** Records provided follows **
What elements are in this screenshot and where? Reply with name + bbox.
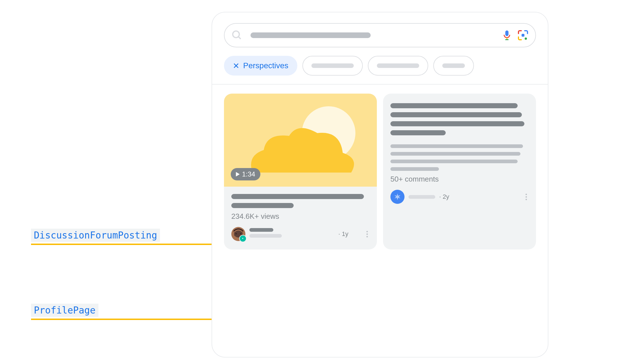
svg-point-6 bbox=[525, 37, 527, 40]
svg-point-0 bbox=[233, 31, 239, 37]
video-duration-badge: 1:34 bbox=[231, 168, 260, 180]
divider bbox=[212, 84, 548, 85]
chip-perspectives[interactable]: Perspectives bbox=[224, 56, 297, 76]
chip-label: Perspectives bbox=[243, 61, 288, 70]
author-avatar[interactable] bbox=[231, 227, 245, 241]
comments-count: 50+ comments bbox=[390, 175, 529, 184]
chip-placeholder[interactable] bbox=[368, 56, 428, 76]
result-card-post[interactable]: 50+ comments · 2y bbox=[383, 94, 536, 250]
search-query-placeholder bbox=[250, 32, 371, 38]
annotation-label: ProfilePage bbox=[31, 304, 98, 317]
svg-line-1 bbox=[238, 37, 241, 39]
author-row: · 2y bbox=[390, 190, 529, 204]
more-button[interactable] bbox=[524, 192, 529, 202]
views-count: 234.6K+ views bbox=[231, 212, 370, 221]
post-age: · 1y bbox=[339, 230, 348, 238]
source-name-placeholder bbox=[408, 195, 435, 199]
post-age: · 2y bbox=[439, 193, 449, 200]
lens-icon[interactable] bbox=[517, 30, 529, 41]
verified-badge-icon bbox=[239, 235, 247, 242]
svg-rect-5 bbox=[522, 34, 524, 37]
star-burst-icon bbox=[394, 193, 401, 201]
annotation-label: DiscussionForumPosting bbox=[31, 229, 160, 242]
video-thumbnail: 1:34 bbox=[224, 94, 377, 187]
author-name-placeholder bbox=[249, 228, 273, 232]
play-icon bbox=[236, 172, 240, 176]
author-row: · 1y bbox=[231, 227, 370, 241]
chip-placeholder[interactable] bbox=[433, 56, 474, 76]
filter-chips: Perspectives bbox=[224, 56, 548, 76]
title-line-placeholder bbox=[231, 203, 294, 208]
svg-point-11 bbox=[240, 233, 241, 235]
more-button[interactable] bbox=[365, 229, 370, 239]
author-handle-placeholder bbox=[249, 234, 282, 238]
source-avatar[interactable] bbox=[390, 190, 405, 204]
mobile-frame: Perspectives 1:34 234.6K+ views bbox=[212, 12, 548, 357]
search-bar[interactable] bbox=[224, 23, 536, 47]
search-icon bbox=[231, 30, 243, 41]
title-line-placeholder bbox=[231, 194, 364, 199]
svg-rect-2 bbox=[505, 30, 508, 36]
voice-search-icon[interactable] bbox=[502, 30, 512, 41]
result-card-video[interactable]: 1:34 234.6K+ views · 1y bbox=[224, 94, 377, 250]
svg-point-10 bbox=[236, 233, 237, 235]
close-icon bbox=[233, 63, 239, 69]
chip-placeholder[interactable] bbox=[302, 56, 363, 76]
** End of Records provided **
- _Activity_
Using the data above, print every line exactly, omitting pictures.

- _Exercise answer_
What elements are in this screenshot and where? Reply with name + bbox.
svg-point-6 bbox=[525, 37, 527, 40]
svg-point-0 bbox=[233, 31, 239, 37]
video-duration-badge: 1:34 bbox=[231, 168, 260, 180]
divider bbox=[212, 84, 548, 85]
chip-perspectives[interactable]: Perspectives bbox=[224, 56, 297, 76]
chip-label: Perspectives bbox=[243, 61, 288, 70]
author-avatar[interactable] bbox=[231, 227, 245, 241]
comments-count: 50+ comments bbox=[390, 175, 529, 184]
chip-placeholder[interactable] bbox=[368, 56, 428, 76]
result-card-post[interactable]: 50+ comments · 2y bbox=[383, 94, 536, 250]
search-query-placeholder bbox=[250, 32, 371, 38]
annotation-label: ProfilePage bbox=[31, 304, 98, 317]
svg-line-1 bbox=[238, 37, 241, 39]
author-row: · 2y bbox=[390, 190, 529, 204]
more-button[interactable] bbox=[524, 192, 529, 202]
views-count: 234.6K+ views bbox=[231, 212, 370, 221]
post-age: · 1y bbox=[339, 230, 348, 238]
source-name-placeholder bbox=[408, 195, 435, 199]
post-age: · 2y bbox=[439, 193, 449, 200]
lens-icon[interactable] bbox=[517, 30, 529, 41]
verified-badge-icon bbox=[239, 235, 247, 242]
svg-rect-5 bbox=[522, 34, 524, 37]
star-burst-icon bbox=[394, 193, 401, 201]
annotation-label: DiscussionForumPosting bbox=[31, 229, 160, 242]
video-thumbnail: 1:34 bbox=[224, 94, 377, 187]
author-name-placeholder bbox=[249, 228, 273, 232]
play-icon bbox=[236, 172, 240, 176]
author-row: · 1y bbox=[231, 227, 370, 241]
chip-placeholder[interactable] bbox=[433, 56, 474, 76]
filter-chips: Perspectives bbox=[224, 56, 548, 76]
title-line-placeholder bbox=[231, 203, 294, 208]
svg-point-11 bbox=[240, 233, 241, 235]
more-button[interactable] bbox=[365, 229, 370, 239]
author-handle-placeholder bbox=[249, 234, 282, 238]
source-avatar[interactable] bbox=[390, 190, 405, 204]
mobile-frame: Perspectives 1:34 234.6K+ views bbox=[212, 12, 548, 357]
search-bar[interactable] bbox=[224, 23, 536, 47]
search-icon bbox=[231, 30, 243, 41]
title-line-placeholder bbox=[231, 194, 364, 199]
svg-rect-2 bbox=[505, 30, 508, 36]
voice-search-icon[interactable] bbox=[502, 30, 512, 41]
result-card-video[interactable]: 1:34 234.6K+ views · 1y bbox=[224, 94, 377, 250]
svg-point-10 bbox=[236, 233, 237, 235]
close-icon bbox=[233, 63, 239, 69]
chip-placeholder[interactable] bbox=[302, 56, 363, 76]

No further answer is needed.